The design phase of a book is probably the only phase of the publication process where an author can leverage the “most bang for your buck” and biggest cost saving… but only if an author is willing to put their time and effort, and emotion, into learning how to make a book look like a book and put it into a format that a printer can print. There are several high level tools and professional programs that are available to make a book look like a book. There are also lower cost programs, and even open source (free or low cost) programs available to assist indie authors to publish their books. But it you’re not willing to put in the time or effort to learn these skills, hire a professional. If you know you couldn’t design a book cover with more than stick figures on it, hire a professional.

Jonathan Gunson, an author who provides advice on selling and marketing books, suggests that there are ways you can sabotage sales of your book. One of the things he suggests is that “writing more than one book really is essential if you want to succeed as an author”. That’s true… but it also applies if you’re going to be a publisher, indie or otherwise.
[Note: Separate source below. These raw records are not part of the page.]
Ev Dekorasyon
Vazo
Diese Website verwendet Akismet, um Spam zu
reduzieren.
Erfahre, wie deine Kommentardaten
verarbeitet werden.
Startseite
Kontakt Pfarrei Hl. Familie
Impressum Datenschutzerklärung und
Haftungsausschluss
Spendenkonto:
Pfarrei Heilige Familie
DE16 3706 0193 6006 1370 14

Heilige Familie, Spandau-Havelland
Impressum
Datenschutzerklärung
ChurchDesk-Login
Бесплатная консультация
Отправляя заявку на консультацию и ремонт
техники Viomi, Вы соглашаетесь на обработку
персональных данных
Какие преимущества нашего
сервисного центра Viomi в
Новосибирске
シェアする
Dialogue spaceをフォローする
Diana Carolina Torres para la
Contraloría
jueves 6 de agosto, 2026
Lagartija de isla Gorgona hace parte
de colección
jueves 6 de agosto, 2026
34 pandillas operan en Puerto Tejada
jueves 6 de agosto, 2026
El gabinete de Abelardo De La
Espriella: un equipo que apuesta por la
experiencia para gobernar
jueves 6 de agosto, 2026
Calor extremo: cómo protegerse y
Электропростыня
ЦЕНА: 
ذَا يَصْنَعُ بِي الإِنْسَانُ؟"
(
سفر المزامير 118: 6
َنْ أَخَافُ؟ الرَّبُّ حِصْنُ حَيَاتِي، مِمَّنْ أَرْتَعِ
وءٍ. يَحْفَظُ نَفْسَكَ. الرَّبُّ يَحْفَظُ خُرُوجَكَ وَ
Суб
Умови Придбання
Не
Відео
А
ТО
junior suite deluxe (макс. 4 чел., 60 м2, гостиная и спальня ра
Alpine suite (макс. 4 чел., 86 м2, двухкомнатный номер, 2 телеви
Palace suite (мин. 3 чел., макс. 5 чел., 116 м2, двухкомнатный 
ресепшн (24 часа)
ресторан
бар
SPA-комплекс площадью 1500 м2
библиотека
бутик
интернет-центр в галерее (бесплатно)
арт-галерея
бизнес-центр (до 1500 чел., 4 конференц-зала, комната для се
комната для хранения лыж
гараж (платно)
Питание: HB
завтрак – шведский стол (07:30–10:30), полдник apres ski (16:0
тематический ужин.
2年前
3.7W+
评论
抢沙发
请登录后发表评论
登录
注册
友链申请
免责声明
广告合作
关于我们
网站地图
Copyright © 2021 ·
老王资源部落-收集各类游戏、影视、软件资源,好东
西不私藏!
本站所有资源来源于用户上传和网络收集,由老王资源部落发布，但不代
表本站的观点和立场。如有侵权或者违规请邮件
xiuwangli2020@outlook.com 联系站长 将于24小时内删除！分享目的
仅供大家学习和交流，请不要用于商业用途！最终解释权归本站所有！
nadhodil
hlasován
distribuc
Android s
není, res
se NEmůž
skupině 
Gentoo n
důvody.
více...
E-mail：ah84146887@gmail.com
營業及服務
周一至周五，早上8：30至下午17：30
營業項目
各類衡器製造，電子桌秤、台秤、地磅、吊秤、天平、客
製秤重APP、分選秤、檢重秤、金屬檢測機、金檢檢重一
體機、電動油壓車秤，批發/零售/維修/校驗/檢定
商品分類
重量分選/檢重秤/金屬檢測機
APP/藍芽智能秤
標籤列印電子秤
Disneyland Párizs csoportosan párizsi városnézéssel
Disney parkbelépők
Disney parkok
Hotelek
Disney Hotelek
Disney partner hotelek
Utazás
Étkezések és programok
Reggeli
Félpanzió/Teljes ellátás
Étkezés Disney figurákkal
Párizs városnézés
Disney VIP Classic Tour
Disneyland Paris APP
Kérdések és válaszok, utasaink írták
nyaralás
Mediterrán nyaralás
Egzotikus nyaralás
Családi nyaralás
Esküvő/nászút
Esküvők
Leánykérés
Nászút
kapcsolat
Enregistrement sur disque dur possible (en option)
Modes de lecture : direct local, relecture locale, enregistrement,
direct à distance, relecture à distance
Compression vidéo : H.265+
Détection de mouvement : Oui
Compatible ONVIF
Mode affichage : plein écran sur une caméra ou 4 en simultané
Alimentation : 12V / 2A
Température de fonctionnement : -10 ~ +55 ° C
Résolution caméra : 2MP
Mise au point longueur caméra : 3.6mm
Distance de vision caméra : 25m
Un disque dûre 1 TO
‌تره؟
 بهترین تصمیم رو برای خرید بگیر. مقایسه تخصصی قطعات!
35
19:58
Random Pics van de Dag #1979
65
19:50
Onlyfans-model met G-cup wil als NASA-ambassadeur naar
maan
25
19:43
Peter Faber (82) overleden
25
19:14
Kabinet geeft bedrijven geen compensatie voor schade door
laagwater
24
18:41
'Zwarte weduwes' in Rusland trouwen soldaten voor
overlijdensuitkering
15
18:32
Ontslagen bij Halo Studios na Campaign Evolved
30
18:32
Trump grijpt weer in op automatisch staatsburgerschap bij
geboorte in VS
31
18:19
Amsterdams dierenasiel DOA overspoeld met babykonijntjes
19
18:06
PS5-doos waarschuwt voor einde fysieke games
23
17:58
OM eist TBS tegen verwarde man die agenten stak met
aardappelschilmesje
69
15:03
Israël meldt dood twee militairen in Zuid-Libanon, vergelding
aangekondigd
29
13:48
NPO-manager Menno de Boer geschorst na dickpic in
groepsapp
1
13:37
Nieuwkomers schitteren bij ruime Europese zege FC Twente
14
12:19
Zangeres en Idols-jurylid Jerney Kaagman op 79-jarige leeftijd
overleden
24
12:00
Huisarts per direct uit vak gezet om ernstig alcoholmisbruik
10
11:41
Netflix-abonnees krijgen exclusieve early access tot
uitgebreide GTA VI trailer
The “real” truth is that if you’re an indie author, or an indie publisher, is that “authoring” and “publishing” is a business. And you have to look at indie publishing as a business and decide whether you want to go into the “author” business or the “publishing” business.

Well written and edited books sell books. Covers sell books. Interiors that look like books should sell books. So… Are you ready to put your money where your book is? Are you ready to put your money where soul lies?